Werdykt krucyfiksu: bawarskie wartości kwestionowane – co teraz?

Transparenz: Redaktionell erstellt und geprüft.
Veröffentlicht am

CSU ubolewa nad decyzją BayVGH, która postrzega krzyże w szkołach średnich jako naruszenie wolności religijnej. Rozgorzała debata.

CSU bedauert Urteil des BayVGH, das Kruzifix an Gymnasien als Eingriff in die Religionsfreiheit sieht. Debatte entfacht.
CSU ubolewa nad decyzją BayVGH, która postrzega krzyże w szkołach średnich jako naruszenie wolności religijnej. Rozgorzała debata.

Werdykt krucyfiksu: bawarskie wartości kwestionowane – co teraz?

Obecnie na nowo ożywia się debata na temat krucyfiksu w szkołach w Bawarii. Orzeczenie Bawarskiego Sądu Administracyjnego (BayVGH) orzekło, że krucyfiks w strefie wejściowej szkoły średniej narusza wolność religijną uczennic. Decyzja ta dotyczy gimnazjum Hallertau w Wolnzach, gdzie dwóch uczniów skarżyło się na obecność krucyfiksu. Według BR.de sąd uznał, że trwale widoczną obecność krzyża w centralnym obszarze szkoły należy postrzegać jako ingerencję w negatywną wolność wyznania.

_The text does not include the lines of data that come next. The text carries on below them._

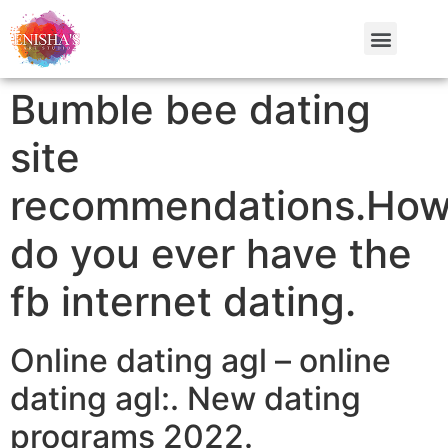
Bumble bee dating
site
recommendations.Ho
do you ever have the
fb internet dating.
Online dating agl – online
dating agl:. New dating
programs 2022.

Krucyfiks, który był powodem sporu prawnego, ma imponującą wysokość 1,5 metra i szerokość 50 centymetrów. Miał on przedstawiać konfrontację z symboliką religijną, którą powodowie odrzucili w latach szkolnych. Wcześniej bezskutecznie próbowali podjąć działania przeciwko temu symbolowi przed Sądem Administracyjnym w Monachium. Decyzja BayVGH pozostawia również otwartą kwestię, czy istnieją regulacje prawne dotyczące eksponowania krucyfiksów w szkołach średnich. Natomiast bawarska ustawa o oświacie i nauczaniu stanowi, że w każdej klasie w szkołach podstawowych, gimnazjalnych i specjalnych należy postawić krzyż, o ile rodzice nie sprzeciwią się temu.

Reakcje polityczne na wyrok

Na reakcje polityków nie trzeba było długo czekać. Lider grupy parlamentarnej CSU Klaus Holetschek z żalem przyjął werdykt i podkreślił, że krzyż symbolizuje takie wartości, jak dobroczynność i odpowiedzialność. Wyjaśnił, że należy szanować orzeczenia sądów, ale jednocześnie zaznaczył, że nie jest to fundamentalne orzeczenie przeciwko krzyżom w szkołach. Holetschek wykluczył zmianę przepisów w Bawarii i powtórzył: „Bawaria będzie w dalszym ciągu wyrażać swoje wartości krzyżem”. Dla porównania premier Florian Herrmann podkreśla, że ​​jest to odosobniony wyrok i że wyrok stanowi „mocny cios” dla chrześcijaństwa w Bawarii. Wolni Wyborcy również wyrazili niezadowolenie z tej decyzji i uznali ją za krok wstecz dla tradycyjnie chrześcijańskiego społeczeństwa.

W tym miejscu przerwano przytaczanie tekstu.